Exercise inputs section start
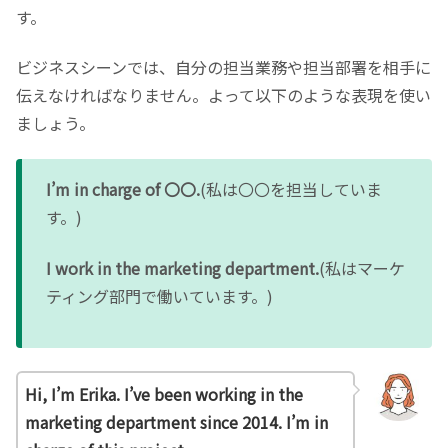
す。
ビジネスシーンでは、自分の担当業務や担当部署を相手に
伝えなければなりません。よって以下のような表現を使い
ましょう。
I’m in charge of 〇〇.
(私は〇〇を担当していま
す。)
I work in the marketing department.
(私はマーケ
ティング部門で働いています。)
Hi, I’m Erika. I’ve been working in the
marketing department since 2014. I’m in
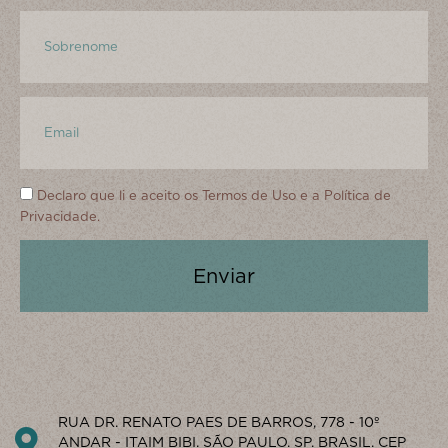
Declaro que li e aceito os
Termos de Uso
e a
Política de
Privacidade.
Enviar
RUA DR. RENATO PAES DE BARROS, 778 - 10º
ANDAR - ITAIM BIBI. SÃO PAULO. SP. BRASIL. CEP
Exercise inputs section end
Requirement
Return only those lines of the records that contain the string "department".

Finished task
I work in the marketing department.
marketing department since 2014. I’m in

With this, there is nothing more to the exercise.